**Work instructions**
Below are the records; count the lines that include the string "swap" and give only that number.

**Data for analysis**

==*==

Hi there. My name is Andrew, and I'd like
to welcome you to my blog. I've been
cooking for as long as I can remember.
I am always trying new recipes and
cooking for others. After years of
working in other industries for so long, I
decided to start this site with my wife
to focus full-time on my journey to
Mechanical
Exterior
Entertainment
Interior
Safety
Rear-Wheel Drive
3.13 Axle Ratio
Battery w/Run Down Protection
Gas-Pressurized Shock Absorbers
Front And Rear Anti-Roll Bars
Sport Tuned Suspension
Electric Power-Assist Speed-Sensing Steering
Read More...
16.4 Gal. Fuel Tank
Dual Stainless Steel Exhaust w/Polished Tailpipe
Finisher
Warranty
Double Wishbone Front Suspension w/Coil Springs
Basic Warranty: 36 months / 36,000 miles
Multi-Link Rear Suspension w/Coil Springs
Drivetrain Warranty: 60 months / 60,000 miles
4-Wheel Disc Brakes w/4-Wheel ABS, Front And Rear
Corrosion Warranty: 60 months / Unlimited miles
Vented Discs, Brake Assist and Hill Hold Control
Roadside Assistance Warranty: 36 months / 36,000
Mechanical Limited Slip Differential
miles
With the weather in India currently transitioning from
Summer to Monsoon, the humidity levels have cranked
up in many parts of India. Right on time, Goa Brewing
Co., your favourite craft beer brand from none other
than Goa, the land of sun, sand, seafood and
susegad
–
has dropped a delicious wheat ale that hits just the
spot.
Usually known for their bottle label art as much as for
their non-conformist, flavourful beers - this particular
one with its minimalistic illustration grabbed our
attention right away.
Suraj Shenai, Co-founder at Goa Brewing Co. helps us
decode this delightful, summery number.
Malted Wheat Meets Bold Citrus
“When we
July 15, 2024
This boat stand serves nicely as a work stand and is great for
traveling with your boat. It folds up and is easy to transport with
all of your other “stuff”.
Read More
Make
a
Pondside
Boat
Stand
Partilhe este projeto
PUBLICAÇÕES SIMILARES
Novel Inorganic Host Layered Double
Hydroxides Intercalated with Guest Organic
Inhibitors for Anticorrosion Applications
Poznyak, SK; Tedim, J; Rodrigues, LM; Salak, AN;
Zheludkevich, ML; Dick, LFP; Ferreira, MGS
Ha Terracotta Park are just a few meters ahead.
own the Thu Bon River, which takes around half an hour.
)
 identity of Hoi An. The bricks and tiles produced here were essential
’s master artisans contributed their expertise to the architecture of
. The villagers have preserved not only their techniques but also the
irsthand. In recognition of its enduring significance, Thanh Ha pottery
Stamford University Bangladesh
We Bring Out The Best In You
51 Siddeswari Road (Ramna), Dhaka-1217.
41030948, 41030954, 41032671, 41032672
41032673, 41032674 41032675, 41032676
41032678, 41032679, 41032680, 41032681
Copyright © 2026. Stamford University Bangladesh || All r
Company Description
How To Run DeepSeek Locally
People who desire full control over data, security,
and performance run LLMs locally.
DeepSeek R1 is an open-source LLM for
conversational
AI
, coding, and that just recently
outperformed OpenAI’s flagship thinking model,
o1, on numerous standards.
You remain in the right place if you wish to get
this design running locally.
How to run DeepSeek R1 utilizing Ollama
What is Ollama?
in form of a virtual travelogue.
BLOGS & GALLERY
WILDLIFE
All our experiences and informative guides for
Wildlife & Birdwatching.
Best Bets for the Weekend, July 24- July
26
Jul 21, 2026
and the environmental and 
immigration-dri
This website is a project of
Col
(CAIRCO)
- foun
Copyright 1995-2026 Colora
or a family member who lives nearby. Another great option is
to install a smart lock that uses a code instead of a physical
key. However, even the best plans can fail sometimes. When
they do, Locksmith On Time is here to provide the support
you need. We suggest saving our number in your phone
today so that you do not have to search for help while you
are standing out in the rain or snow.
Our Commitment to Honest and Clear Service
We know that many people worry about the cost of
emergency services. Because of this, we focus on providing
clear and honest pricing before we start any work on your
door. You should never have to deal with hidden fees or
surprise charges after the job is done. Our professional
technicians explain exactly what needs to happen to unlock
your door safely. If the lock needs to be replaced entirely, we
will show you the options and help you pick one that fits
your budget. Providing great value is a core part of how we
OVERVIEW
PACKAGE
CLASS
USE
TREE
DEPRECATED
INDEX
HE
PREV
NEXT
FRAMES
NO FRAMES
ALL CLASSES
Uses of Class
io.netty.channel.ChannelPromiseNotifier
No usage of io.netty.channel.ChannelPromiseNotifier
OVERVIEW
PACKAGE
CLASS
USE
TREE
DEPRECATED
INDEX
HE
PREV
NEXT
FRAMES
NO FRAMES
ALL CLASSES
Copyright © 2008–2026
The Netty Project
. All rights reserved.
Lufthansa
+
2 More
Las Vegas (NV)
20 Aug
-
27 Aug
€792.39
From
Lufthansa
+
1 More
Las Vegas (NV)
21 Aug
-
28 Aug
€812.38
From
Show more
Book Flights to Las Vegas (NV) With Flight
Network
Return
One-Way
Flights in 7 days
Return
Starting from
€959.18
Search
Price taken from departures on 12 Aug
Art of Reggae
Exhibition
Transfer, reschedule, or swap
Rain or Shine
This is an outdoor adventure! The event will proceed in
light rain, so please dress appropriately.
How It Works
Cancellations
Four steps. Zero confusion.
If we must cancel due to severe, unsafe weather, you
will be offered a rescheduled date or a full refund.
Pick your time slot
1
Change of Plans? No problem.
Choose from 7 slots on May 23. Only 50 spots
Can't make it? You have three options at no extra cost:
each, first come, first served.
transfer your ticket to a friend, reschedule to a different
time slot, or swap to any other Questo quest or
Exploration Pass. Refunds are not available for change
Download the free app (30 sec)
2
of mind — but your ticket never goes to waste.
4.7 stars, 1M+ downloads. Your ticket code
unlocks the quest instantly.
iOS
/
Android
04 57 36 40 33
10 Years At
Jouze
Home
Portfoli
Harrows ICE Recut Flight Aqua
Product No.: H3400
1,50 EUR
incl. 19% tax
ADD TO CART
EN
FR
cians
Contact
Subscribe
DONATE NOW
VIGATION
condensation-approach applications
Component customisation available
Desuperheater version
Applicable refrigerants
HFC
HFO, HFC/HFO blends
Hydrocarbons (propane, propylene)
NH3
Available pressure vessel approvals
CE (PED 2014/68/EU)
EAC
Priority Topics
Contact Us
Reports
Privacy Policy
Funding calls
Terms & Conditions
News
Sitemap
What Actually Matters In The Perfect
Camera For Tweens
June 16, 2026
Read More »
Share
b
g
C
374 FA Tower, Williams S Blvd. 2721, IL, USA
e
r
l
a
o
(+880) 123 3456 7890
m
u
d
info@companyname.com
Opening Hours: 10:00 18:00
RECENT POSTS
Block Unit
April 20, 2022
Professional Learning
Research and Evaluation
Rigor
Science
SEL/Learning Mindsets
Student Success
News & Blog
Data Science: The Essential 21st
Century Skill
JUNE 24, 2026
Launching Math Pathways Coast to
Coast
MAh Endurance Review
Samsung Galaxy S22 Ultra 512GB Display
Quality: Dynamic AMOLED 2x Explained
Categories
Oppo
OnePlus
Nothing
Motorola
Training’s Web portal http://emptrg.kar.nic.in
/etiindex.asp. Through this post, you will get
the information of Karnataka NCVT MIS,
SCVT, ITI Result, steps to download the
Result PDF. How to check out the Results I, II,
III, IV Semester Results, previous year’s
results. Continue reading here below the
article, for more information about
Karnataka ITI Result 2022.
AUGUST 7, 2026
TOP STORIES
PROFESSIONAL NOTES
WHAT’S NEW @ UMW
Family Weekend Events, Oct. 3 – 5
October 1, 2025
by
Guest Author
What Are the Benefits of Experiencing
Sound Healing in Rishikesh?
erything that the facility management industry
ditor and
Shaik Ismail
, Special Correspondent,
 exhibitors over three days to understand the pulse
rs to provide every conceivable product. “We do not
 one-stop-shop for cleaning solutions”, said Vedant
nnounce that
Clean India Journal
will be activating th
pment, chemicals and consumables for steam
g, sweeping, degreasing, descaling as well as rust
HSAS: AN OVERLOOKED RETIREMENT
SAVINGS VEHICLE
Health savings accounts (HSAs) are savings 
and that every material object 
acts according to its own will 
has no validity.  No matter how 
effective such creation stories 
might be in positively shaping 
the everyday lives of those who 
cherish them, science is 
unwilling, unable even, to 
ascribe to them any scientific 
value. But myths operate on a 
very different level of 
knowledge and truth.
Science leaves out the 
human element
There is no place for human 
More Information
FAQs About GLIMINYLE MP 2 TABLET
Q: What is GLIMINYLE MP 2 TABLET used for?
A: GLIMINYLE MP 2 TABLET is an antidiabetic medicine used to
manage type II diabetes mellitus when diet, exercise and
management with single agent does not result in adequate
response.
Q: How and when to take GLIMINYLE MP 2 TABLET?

==*==

**Written solution**
2